Kurdish Political Movement and the Democratic Opening
The debate started by the opening was one-sided and the Kurds were being transformed from “actors” to “spectators”.

On August 1, 2009, around 15 colleagues, some of whom were from a journalist background like me and some from an academic background, gathered at the Ankara Police Academy upon the invitation by the Interior Minister, Beşir Atalay. The workshop, titled “Solution to the Kurdish Problem: Towards a Model for Turkey,” was the first step of the “Kurdish Opening” that had been announced a few days earlier by Prime Minister Erdoğan and the Minister Atalay. There were many shortcomings right from the beginning. For instance, the Minister Atalay and the Academy’s directors barely participated in the discussions. There was nobody of Kurdish origin among the journalists. Most of the participants were well-known figures who have been writing on the Kurdish opening, trying to arrive at a lasting solution, and looking to the government’s Kurdish opening with hope. Our colleagues, who have been critical of the opening or who have remained somewhat distant to it, were either uninvited or they excused themselves from attending. Yet, this was a very productive workshop. Most importantly, participants looked to find the “reasonable” approach in describing the problem as well as in their suggestions for a solution. They took special care not to make things more difficult.

In the workshop, every aspect of the issue was discussed thoroughly. Rather than providing concrete suggestions for the solution, the following two questions were discussed, “On what kind of political, societal, and international bases could the solution be found?” and “What kind of a method and manner should be followed in this process?” The most extended discussions were held over the kind of role the National Assembly and the opposition parties could play in this process. Most of the participants agreed that the “the AKP (Justice and Development Party) plus the DTP (Democratic Society Party) equals the solution” formulation was not realistic. However, various different interpretations were made about the perspective of the opposition parties, especially the CHP (Republican People’s Party) and the MHP (Nationalist Movement Party). For instance, I drew attention to the fact that the MHP leader, Devlet Bahçeli, has taken great care to prevent the tensions from spilling over into the streets. I emphasized that it would be unfair and wrong to identify this party as the biggest obstacle to the opening process. Unfortunately, Bahçeli, soon after the workshop, disproved my good faith and described the workshop as a form of “treason” by declaring the participants as “12 bad guys.” (It is still unclear which 3 people he distinguished and why he did not say “15 bad guys”). For, both Bahçeli and CHP’s leader, Baykal, have opposed outright the opening process from the very beginning and have been very influential in the failure of this process. 

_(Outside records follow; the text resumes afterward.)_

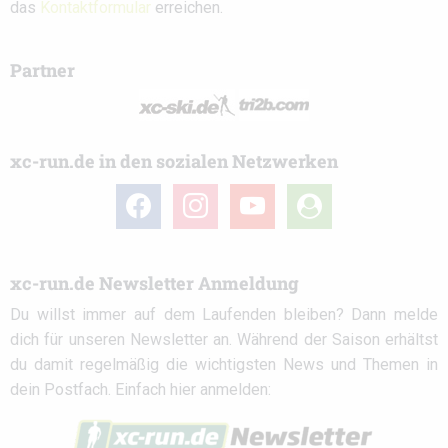
das
Kontaktformular
erreichen.
Partner
xc-run.de in den sozialen Netzwerken
facebook
instagram
youtube
user-
circle
xc-run.de Newsletter Anmeldung
Du willst immer auf dem Laufenden bleiben? Dann melde
dich für unseren Newsletter an. Während der Saison erhältst
du damit regelmäßig die wichtigsten News und Themen in
dein Postfach. Einfach hier anmelden: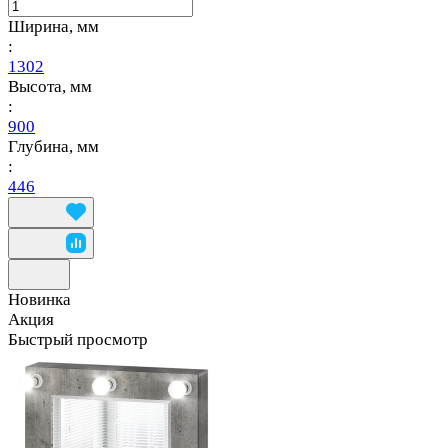
Ширина, мм
:
1302
Высота, мм
:
900
Глубина, мм
:
446
Новинка
Акция
Быстрый просмотр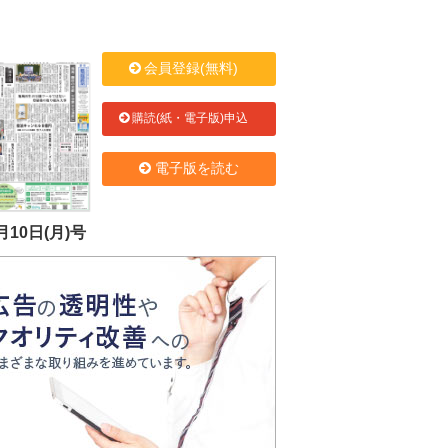
会員登録(無料)
購読(紙・電子版)申込
電子版を読む
月10日(月)号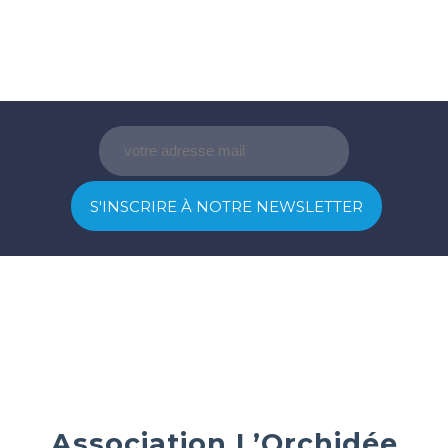
Association L’Orchidée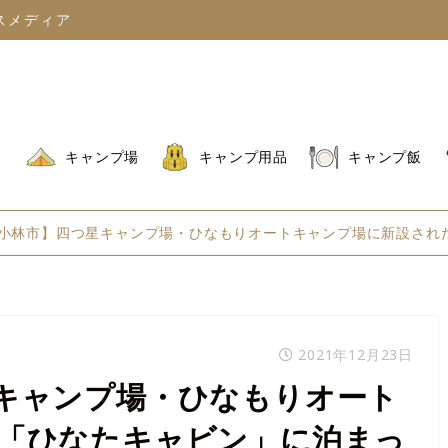
スメディア
キャンプ場
キャンプ用品
キャンプ飯
小林市】四つ星キャンプ場・ひなもりオートキャンプ場に新設され
2021年12月23日
キャンプ場・ひなもりオート
「ひなたキャビン」に泊まっ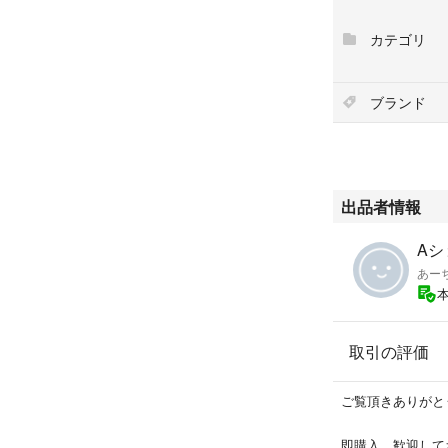
◆即購入OK
カテゴリ
◆ポスト投函
◆喫煙者なし・ペ
◆他でも出品して
ブランド
除する事が有りま
出品者情報
Aシ
あー
取引の評価
ご覧頂きありがと
即購入、歓迎して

However, it would be unfair to put all the blame on MHP and CHP for the failure of the process. It is essential that we criticize the ruling party for not showing the stealth to continue the process at any cost although they began this process with great courage. What surprised me most was that AKP started this process quite unprepared. For, we knew that the ruling party had pulled up its sleeves to do something about the Kurdish issue in the wake of the PKK’s (The Kurdistan Workers’ Party) attack on Dağlıca on 21 October, 2007. It was no secret that the security forces, the intelligence units, and diplomats were working really hard at the national, regional, and international levels. Thus, the opening was not a surprise at all for those following the Kurdish question closely and there were great expectations on the steps that the government would take. 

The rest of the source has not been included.